About this task: Take the data below and copy exactly the lines starting at the one with "Accueil (198, 246)" and finishing at the one with "Сообраќајка на регионалниот", both included.

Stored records
= = = = =

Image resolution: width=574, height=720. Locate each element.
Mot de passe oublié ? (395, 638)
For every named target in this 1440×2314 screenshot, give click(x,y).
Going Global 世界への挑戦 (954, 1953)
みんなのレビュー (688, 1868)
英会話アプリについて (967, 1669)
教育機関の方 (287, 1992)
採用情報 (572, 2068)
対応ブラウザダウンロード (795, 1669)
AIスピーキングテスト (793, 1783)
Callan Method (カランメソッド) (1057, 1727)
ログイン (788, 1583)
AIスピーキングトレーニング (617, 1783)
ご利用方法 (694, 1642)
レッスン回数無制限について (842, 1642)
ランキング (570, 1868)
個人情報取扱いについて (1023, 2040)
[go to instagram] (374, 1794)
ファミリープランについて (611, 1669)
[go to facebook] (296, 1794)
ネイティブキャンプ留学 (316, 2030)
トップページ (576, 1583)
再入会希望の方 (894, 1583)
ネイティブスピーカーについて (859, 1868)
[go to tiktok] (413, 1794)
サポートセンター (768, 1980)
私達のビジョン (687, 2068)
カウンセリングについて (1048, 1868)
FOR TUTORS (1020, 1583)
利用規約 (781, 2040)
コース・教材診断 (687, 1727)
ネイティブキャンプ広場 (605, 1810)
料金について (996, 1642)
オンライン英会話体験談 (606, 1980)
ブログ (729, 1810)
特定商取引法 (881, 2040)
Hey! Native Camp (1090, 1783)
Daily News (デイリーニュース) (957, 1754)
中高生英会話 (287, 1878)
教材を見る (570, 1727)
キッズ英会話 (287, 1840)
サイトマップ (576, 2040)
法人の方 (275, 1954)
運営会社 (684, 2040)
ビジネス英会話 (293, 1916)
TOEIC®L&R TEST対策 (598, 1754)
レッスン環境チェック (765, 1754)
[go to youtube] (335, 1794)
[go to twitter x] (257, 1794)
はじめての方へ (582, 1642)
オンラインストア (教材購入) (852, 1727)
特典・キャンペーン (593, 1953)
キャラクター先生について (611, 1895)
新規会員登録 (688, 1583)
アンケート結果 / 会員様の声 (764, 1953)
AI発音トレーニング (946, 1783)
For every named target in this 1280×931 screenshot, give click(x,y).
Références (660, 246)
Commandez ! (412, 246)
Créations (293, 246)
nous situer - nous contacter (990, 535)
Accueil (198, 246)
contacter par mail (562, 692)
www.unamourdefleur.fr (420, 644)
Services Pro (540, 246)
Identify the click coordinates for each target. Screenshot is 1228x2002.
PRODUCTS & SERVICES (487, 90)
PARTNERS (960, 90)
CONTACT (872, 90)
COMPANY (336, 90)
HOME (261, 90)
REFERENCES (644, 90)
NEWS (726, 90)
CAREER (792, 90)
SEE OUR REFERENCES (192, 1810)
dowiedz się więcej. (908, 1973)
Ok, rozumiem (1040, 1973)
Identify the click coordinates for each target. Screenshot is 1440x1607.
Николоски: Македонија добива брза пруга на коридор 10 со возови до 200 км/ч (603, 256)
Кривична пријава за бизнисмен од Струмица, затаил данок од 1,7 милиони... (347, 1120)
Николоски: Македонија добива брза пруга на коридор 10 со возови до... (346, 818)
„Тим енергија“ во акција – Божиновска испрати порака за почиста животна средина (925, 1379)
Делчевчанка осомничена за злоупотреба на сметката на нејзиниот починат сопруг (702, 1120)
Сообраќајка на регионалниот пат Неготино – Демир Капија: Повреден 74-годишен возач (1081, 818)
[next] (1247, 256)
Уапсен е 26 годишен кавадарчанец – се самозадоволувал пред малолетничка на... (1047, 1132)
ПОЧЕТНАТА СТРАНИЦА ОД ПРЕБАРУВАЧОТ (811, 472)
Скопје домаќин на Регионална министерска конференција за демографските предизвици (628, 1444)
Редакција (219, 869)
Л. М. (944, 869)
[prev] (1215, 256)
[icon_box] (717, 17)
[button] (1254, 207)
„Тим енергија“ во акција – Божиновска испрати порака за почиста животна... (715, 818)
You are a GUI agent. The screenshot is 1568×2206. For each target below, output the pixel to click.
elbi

= = = = =

Task solution:
Accueil (198, 246)
contacter par mail (562, 692)
www.unamourdefleur.fr (420, 644)
Services Pro (540, 246)
Identify the click coordinates for each target. Screenshot is 1228x2002.
PRODUCTS & SERVICES (487, 90)
PARTNERS (960, 90)
CONTACT (872, 90)
COMPANY (336, 90)
HOME (261, 90)
REFERENCES (644, 90)
NEWS (726, 90)
CAREER (792, 90)
SEE OUR REFERENCES (192, 1810)
dowiedz się więcej. (908, 1973)
Ok, rozumiem (1040, 1973)
Identify the click coordinates for each target. Screenshot is 1440x1607.
Николоски: Македонија добива брза пруга на коридор 10 со возови до 200 км/ч (603, 256)
Кривична пријава за бизнисмен од Струмица, затаил данок од 1,7 милиони... (347, 1120)
Николоски: Македонија добива брза пруга на коридор 10 со возови до... (346, 818)
„Тим енергија“ во акција – Божиновска испрати порака за почиста животна средина (925, 1379)
Делчевчанка осомничена за злоупотреба на сметката на нејзиниот починат сопруг (702, 1120)
Сообраќајка на регионалниот пат Неготино – Демир Капија: Повреден 74-годишен возач (1081, 818)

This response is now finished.